--- START ---
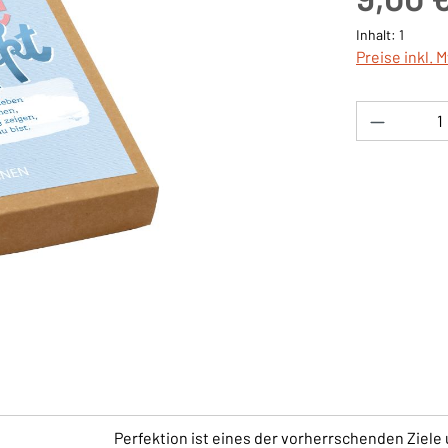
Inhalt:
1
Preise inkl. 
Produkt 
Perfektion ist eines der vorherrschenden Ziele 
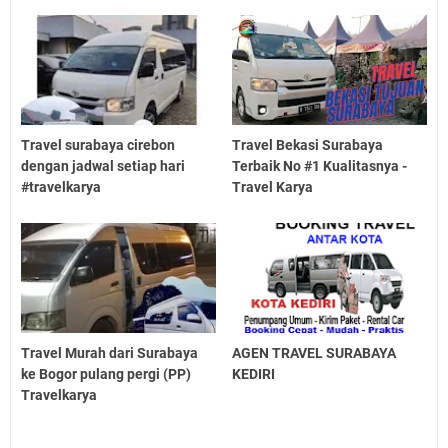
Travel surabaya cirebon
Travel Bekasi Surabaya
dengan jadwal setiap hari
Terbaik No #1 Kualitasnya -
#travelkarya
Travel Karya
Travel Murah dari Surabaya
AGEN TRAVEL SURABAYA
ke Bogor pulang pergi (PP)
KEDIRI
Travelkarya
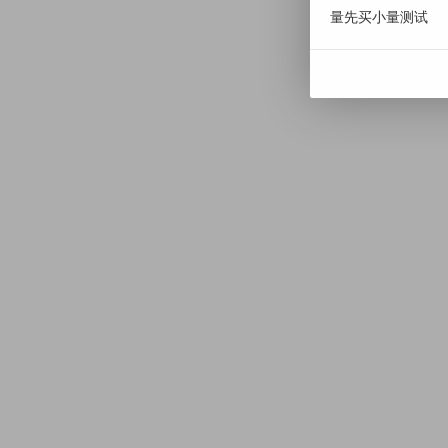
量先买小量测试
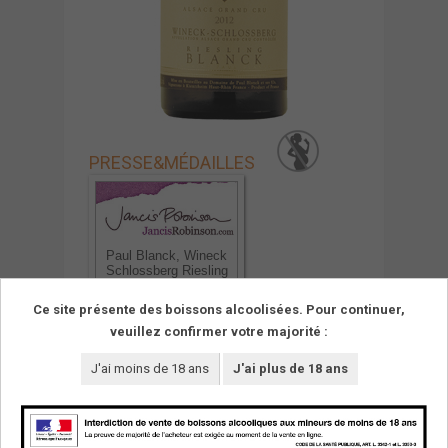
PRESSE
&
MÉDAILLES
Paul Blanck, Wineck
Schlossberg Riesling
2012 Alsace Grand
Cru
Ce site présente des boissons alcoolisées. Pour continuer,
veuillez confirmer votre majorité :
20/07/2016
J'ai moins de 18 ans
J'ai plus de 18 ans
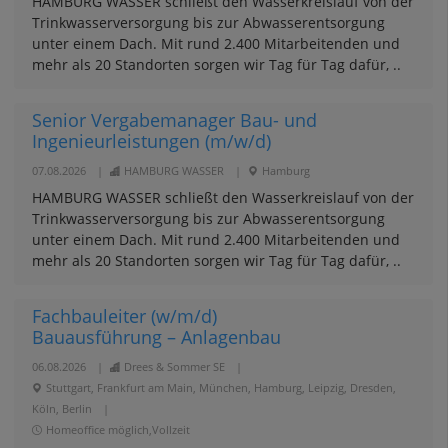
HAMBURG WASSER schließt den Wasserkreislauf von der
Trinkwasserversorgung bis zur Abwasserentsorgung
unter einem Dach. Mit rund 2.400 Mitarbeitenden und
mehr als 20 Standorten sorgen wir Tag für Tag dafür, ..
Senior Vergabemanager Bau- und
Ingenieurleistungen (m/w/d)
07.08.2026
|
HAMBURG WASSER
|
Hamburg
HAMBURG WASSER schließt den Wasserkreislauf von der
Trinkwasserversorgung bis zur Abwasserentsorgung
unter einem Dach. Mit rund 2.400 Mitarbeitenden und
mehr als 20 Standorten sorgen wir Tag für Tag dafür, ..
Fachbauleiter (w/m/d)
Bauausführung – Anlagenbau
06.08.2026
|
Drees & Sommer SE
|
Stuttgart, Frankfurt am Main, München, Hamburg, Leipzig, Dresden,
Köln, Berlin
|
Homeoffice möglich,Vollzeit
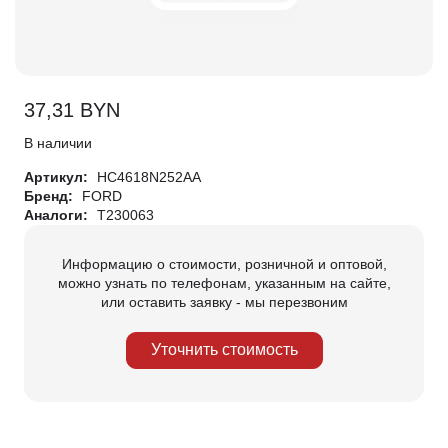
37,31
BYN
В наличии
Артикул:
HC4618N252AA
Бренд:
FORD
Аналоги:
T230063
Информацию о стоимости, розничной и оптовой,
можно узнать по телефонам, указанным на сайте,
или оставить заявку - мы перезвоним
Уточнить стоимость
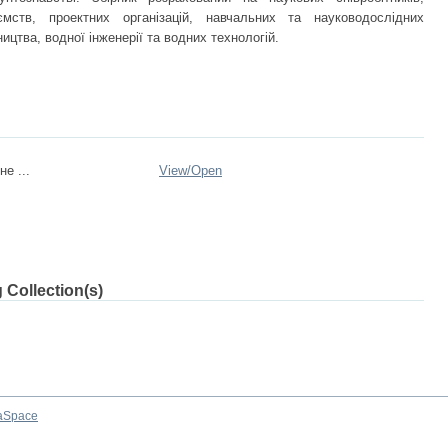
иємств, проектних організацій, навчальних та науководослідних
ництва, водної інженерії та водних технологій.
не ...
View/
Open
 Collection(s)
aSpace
--- END ---
## Work request
Give back the material above word for word; no picture belongs in it.

## The answer
Inhalt:
1
Preise inkl. 
Produkt 
Perfektion ist eines der vorherrschenden Ziele 
Travel surabaya cirebon
Travel Bekasi Surabaya
dengan jadwal setiap hari
Terbaik No #1 Kualitasnya -
#travelkarya
Travel Karya
Travel Murah dari Surabaya
AGEN TRAVEL SURABAYA
ke Bogor pulang pergi (PP)
KEDIRI
Travelkarya
量先买小量测试
PRESSE
&
MÉDAILLES
Paul Blanck, Wineck
Schlossberg Riesling
2012 Alsace Grand
Cru
Ce site présente des boissons alcoolisées. Pour continuer,
veuillez confirmer votre majorité :
20/07/2016
J'ai moins de 18 ans
J'ai plus de 18 ans
HAMBURG WASSER schließt den Wasserkreislauf von der
Trinkwasserversorgung bis zur Abwasserentsorgung
unter einem Dach. Mit rund 2.400 Mitarbeitenden und
mehr als 20 Standorten sorgen wir Tag für Tag dafür, ..
Senior Vergabemanager Bau- und
Ingenieurleistungen (m/w/d)
07.08.2026
|
HAMBURG WASSER
|
Hamburg
HAMBURG WASSER schließt den Wasserkreislauf von der
Trinkwasserversorgung bis zur Abwasserentsorgung
unter einem Dach. Mit rund 2.400 Mitarbeitenden und
mehr als 20 Standorten sorgen wir Tag für Tag dafür, ..
Fachbauleiter (w/m/d)
Bauausführung – Anlagenbau
06.08.2026
|
Drees & Sommer SE
|
Stuttgart, Frankfurt am Main, München, Hamburg, Leipzig, Dresden,
Köln, Berlin
|
Homeoffice möglich,Vollzeit
37,31
BYN
В наличии
Артикул:
HC4618N252AA
Бренд:
FORD
Аналоги:
T230063
Информацию о стоимости, розничной и оптовой,
можно узнать по телефонам, указанным на сайте,
или оставить заявку - мы перезвоним
Уточнить стоимость
иємств, проектних організацій, навчальних та науководослідних
ництва, водної інженерії та водних технологій.
не ...
View/
Open
 Collection(s)
aSpace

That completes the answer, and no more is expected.